There are only fourteen hidden objects screens in the main game, and though they aren't repeated, they keep regurgitating the same drab items like drills, wrenches, binoculars and hammers. In a slight twist, some of the screens represent dark areas that have to be partially lit using a flashlight, while some have objects displayed as silhouettes instead of words. The dozen-odd standalone puzzles, comprising pattern and number matches, rotator jigsaws, sequencing tasks, gear alignments and pipes variations, are rendered thoroughly undemanding by obvious clues and easy mechanics. Most use codes found elsewhere, and only one – creating a key using a mirror image – poses a genuine challenge due to its visual complexity. Puzzles can be skipped, though it likely won't be necessary. The rechargeable hint button either marks out onscreen areas where tasks are pending or picks out a random hidden object from the list. You also have to collect 56 energy crystals strewn about the islands to power Kelvin's invention, but that's not difficult either.

Though linear in logic, the game offers multiple areas for exploration at all times, each requiring repeated visits, though the smart placement of locations and sound rationality of the tasks prevent backtracking from becoming tedious. A journal records broad objectives and discovered clues, and maps out the islands and your current placement. While areas aren't explicitly marked off as 'completed', at key junctures cleverly designed events cordon off places where no activities are left.

Despite the simplistic gameplay and non-mystery of its plot, The Missing manages to hold your attention due to its sleek, intricate production.
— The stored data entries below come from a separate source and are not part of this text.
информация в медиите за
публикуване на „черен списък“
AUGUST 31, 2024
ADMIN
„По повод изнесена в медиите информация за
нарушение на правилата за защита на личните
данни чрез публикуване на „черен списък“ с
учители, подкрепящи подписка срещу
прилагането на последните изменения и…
Realistic art, graceful ambient animation (lightning, wind tunnels, swinging doors and lights), relevant sound effects, and an intense but soulful soundtrack generate a fair bit of drama, often creating the illusion of actually exploring the drippy, forested islands. The first-person perspective is underlined by bordering the screens with the edges of scuba goggles or a fur-lined jacket hood when worn. Several fully-animated cutscenes intersperse the proceedings, and some, like the sequence of the seaplane crashing into the ocean, are spectacular. There's no voice acting, but given that most of the adventure is solitary, that's not a critical omission.

The main game wraps up with an all-too-convenient but conclusive finale, so the Collector's Edition provides an hour-long unnecessary prologue of how Kelvin discovered the islands in his youth and thought up his project. The six hidden object screens are repeated once each, and yield mundane tools from random collections of Mayan statues, Indian figurines and gothic gargoyles. The half-dozen watered down standalone puzzles require you to manually note some of the code patterns to avoid backtracking. This chapter emphasizes inventory quests built around Kelvin's escape from an indigenous temple, and the clever interplay of natural elements make the final half-hour almost worth the extra investment.
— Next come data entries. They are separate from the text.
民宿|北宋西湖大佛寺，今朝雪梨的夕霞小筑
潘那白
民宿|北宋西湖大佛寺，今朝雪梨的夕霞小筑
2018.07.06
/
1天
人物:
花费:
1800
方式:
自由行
Despite starting with the strong premise of a search-and-rescue operation gone wrong, set against a visually arresting backdrop bolstered by superior production quality, this game quickly loses its way and ends up in hackneyed territory. It pointlessly overloads the sensible plot with diverse topics such as the pitfalls of human greed, environmental consciousness, and marvelous anthropological legacies, and tries to intimidate with two namby-pamby villains instead of the true obstacle to any rescue effort – the uncontrollable forces of nature (ironically, just what it's preaching about). The tried-and-true casual gameplay still holds up as moderately entertaining, but ultimately, The Missing: A Search and Rescue Mystery misses its landing on the shores of greatness and skids into the dreaded so-so zone.